December 18, 2003

musings on howard dean

By the close of September 2001, I had begun to put the shock of the 11th day of that month behind me. It occurred to me then, as it did to many Americans, that out of this tragedy we might be able to rebuild more than the mere structures of steel and glass: We might be able to rebuild the dream which once was America.

Our ruling class wasted no time in grounding my flight of fancy. While on September 12th, the attention of America was riveted to public matters with a breadth and depth which we had not seen in over a generation, the political class was hard at work transforming our national unity into political capital. And now, a mere two years post 9-11, I find myself as disenfranchised and disillusioned as I was on September 10th.

It may be naive optimism to suggest that the window of opportunity has not yet entirely passed. Indeed, there has been little to suggest to those of us paying attention that anything of substance will change as a result of recent trials. But the optimist in me continues to hope for the emergence of leadership with character.

Which brings me to what prompted me to start this blog on this particular day: the Howard Dean campaign.

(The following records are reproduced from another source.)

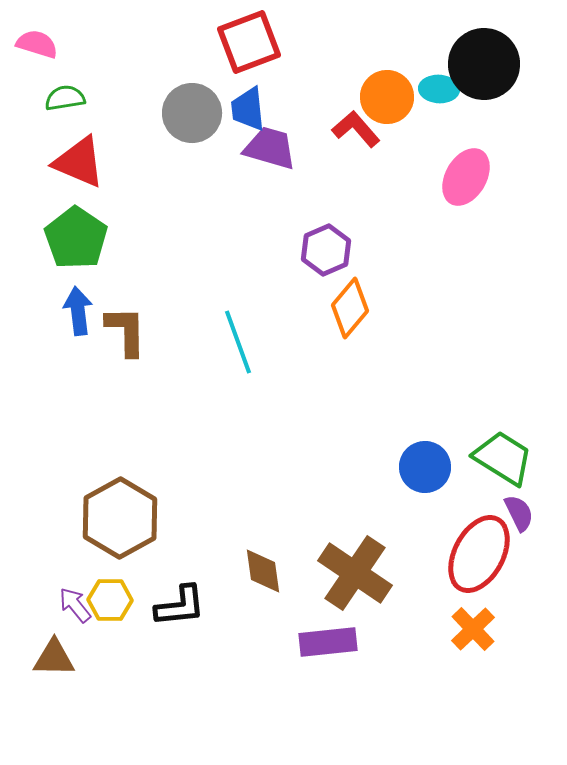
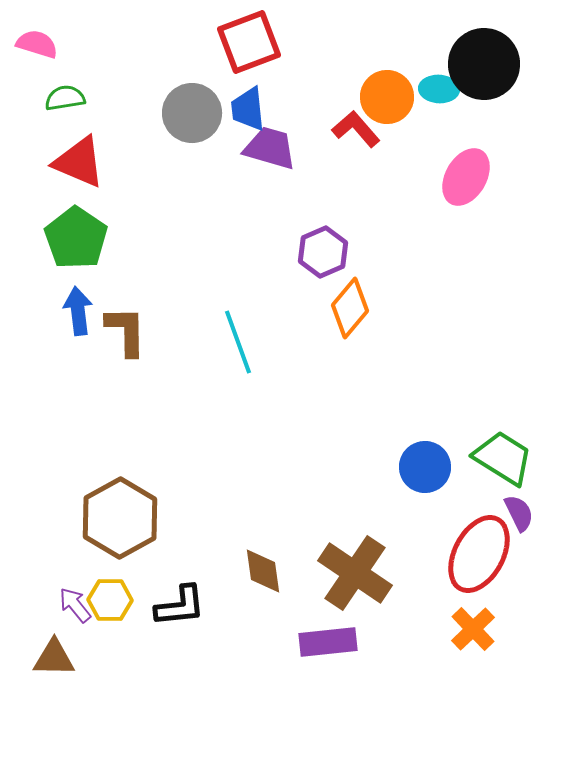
purple hexagon: moved 3 px left, 2 px down
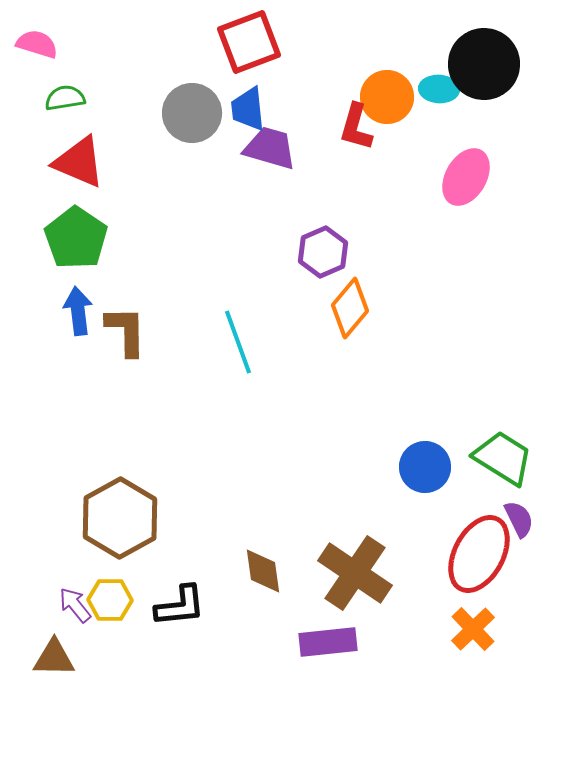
red L-shape: moved 2 px up; rotated 123 degrees counterclockwise
purple semicircle: moved 6 px down
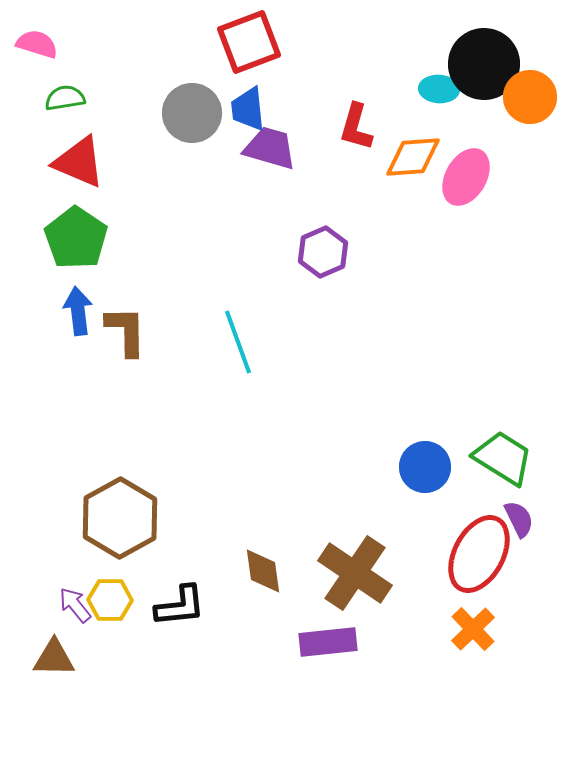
orange circle: moved 143 px right
orange diamond: moved 63 px right, 151 px up; rotated 46 degrees clockwise
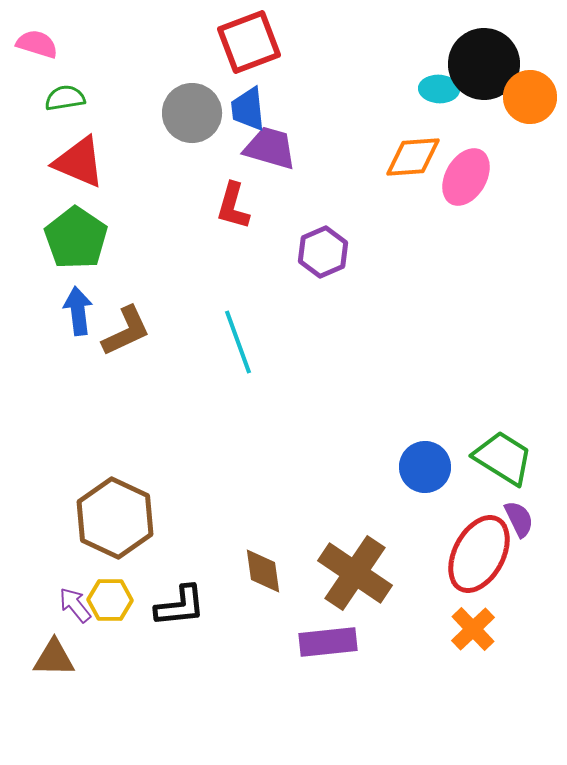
red L-shape: moved 123 px left, 79 px down
brown L-shape: rotated 66 degrees clockwise
brown hexagon: moved 5 px left; rotated 6 degrees counterclockwise
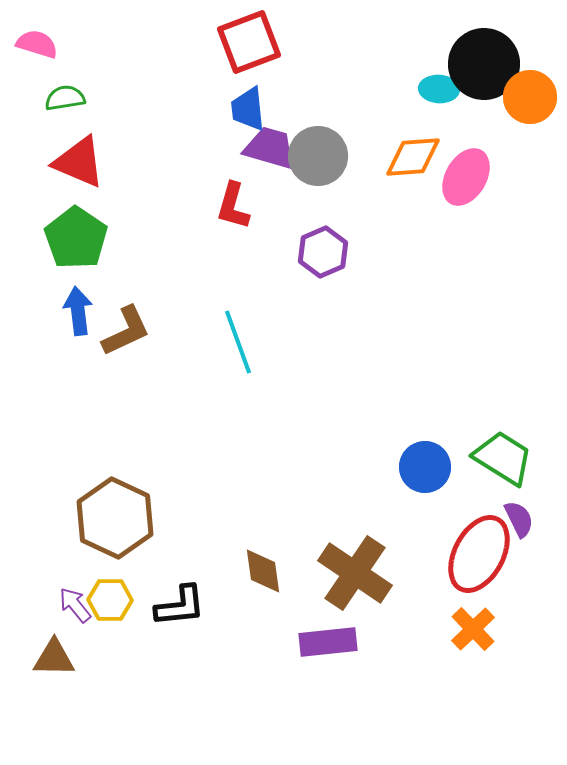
gray circle: moved 126 px right, 43 px down
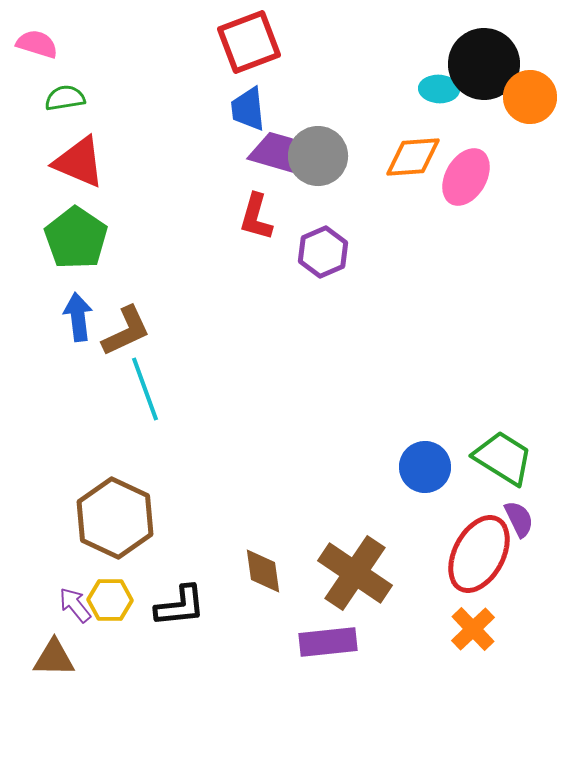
purple trapezoid: moved 6 px right, 5 px down
red L-shape: moved 23 px right, 11 px down
blue arrow: moved 6 px down
cyan line: moved 93 px left, 47 px down
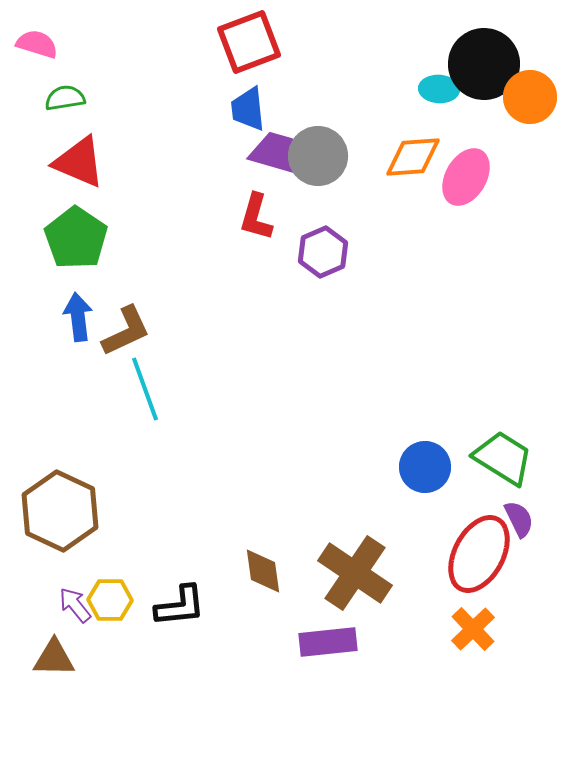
brown hexagon: moved 55 px left, 7 px up
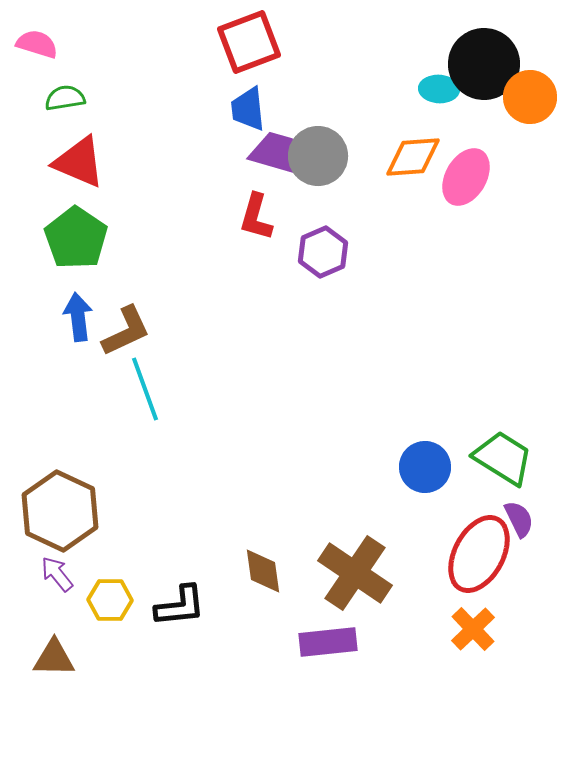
purple arrow: moved 18 px left, 31 px up
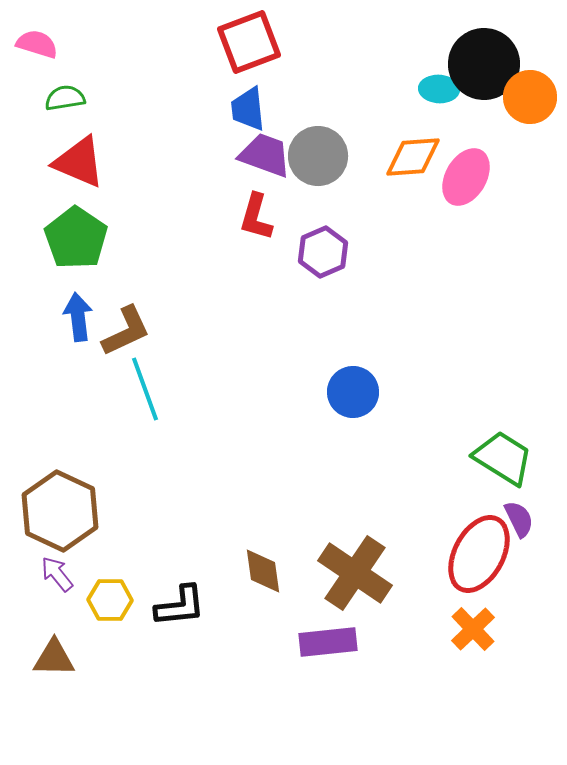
purple trapezoid: moved 11 px left, 2 px down; rotated 4 degrees clockwise
blue circle: moved 72 px left, 75 px up
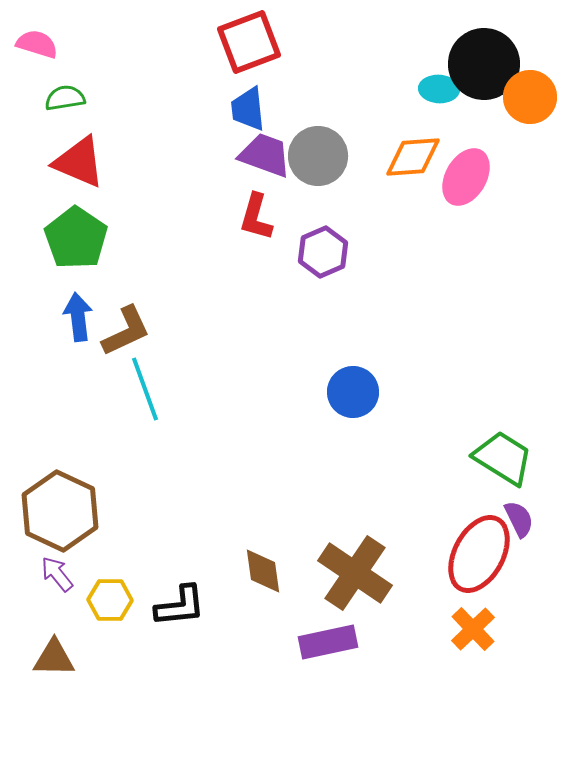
purple rectangle: rotated 6 degrees counterclockwise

You see I don’t vote. Or at least, not anymore: I once was a faithful red, white and blue blooded American who pulled the lever faithfully. I’m a little slow, but I finally figured out that our two parties, that hold themselves out as some sort of patriotic structure right up there with Congress and the National Football League, are corrupt beyond redemption.

Grassroots is good and that reason, along with the excitement of some friends, kept me curious about Howard Dean. I have been longing for someone of stature to arise to the occasion and transform American politics by taking it out of the hands our ruling parties. I certainly don’t agree with Dean on many, many things, but I wondered if maybe Dean would be the One. I was pretty much dismissing him at a practical level given he has hitched himself to the Democratic party, but I still had a little faint vestige of hope.

The hope was of course shattered by the endorsement of Dean’s candidacy by none other than Al Gore. Anyone other than me hear the sounds of the withering of the grass roots?

If you don’t hear it, just give it time. And do yourself a favor and read the recent Wired (12.01) story on the campaign. In there they quote Dean, "If I give a speech and the blog people don't like it, next time I change the speech."

Lovely. Another soulless politician.

Perhaps more telling was a statement in the story that though not attributed to the campaign, sounds about right for things as they stand in the USA: "But for today, the Internet remains the key engine of Dean's election bid and he has yet to merge his grassroots movement with the traditional Democratic power structure."

Maybe that sound isn’t the withering of the grass roots. Maybe it is a DNC weed whacker.